Скажем, матушка-Волга, но не исключаются Кама,
Сетунь, Истра, Тверца, Корожечна, Славянка, Ока…
Плюс пожарная вышка, соперница местного храма.
Вспоминается желтая осень, сиреневый снег
Под мохнатыми звездами, печка с певучей трубою.

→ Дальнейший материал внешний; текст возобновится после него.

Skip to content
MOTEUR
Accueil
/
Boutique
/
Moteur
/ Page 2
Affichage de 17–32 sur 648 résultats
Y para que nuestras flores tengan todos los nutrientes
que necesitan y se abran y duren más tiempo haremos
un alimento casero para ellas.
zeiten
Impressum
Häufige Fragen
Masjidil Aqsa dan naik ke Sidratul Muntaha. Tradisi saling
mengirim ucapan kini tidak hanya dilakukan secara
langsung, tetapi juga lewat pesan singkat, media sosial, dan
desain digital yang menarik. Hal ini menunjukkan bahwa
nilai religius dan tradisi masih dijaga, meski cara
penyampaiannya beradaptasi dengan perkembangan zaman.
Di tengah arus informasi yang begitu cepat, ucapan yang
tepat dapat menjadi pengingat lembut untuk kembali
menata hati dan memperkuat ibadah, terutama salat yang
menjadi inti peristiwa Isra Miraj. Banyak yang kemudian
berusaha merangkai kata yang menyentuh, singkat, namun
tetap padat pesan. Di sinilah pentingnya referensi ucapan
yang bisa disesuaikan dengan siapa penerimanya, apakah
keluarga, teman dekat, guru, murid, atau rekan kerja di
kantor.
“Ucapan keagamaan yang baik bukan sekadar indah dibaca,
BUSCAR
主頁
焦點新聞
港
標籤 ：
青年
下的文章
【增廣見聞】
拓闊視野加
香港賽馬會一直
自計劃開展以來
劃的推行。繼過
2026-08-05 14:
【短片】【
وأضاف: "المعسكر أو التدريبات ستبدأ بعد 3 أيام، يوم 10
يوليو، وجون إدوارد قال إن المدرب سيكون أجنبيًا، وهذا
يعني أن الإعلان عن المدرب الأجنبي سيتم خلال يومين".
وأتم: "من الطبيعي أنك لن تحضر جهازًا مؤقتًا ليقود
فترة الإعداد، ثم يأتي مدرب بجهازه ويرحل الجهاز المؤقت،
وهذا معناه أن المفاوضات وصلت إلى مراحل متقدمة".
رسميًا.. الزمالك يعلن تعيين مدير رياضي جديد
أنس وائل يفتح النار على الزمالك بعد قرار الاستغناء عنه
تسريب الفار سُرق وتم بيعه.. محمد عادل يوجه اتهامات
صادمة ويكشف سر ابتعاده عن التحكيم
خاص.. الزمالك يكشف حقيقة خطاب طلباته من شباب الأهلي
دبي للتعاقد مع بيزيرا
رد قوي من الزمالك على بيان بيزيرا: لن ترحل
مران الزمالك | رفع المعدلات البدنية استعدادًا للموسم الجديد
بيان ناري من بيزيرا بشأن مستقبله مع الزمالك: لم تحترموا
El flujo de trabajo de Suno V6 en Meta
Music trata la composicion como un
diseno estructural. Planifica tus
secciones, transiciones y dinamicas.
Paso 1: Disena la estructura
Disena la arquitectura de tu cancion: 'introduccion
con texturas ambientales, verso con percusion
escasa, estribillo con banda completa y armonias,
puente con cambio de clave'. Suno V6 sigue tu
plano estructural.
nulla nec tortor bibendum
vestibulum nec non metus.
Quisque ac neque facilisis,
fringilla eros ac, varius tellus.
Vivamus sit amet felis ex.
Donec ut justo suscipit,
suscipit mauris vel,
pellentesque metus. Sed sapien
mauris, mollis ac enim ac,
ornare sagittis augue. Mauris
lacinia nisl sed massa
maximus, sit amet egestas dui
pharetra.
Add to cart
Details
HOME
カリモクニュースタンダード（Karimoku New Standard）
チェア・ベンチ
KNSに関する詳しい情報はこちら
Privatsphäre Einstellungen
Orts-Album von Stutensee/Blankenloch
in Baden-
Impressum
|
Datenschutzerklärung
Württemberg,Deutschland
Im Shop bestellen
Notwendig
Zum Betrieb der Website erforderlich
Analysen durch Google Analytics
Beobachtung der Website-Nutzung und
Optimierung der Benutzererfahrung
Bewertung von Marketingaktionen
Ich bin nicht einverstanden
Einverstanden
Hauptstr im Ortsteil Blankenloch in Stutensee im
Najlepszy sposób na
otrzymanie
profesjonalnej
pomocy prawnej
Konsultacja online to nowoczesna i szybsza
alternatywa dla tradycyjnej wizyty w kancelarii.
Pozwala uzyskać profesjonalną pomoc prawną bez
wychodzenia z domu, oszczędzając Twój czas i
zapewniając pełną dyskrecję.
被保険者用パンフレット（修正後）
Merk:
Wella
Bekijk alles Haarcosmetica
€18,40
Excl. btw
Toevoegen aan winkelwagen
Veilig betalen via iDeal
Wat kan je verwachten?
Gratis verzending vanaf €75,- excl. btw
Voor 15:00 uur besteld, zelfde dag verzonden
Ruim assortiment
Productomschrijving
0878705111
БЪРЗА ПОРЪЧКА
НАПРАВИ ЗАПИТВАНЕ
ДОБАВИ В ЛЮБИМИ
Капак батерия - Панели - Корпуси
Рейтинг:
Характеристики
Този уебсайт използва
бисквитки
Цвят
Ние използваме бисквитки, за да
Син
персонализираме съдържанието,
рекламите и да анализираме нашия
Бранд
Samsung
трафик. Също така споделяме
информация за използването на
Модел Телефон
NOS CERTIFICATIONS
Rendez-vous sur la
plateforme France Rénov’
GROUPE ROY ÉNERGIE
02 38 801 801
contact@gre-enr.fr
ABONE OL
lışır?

Так когда-то я прожил дошкольный запасливый век
И уехал, с беспечностью дверь затворив за собою.
За вагонным окном побегут облака и мосты,
Полустанки, деревья в клочках паровозного пара.
И прощально помашет рукою мне из темноты
Белокурая девочка с ласковым именем Лара.
***
По дороге в Углич
Алексею Суслову
Есть несколько запахов, что постоянно со мной:
Вербены, цветка, чье названье забылось, перронов
Российской провинции, старых и душных вагонов,
Пропитанных временем шпал одуряющий зной.
Всё неотделимо от леса, проселков, реки,
Глухих полустанков, оранжевым крашенных будок,
Колесного стука, бездельем растянутых суток,
Соседних купе, где горланят и пьют мужики.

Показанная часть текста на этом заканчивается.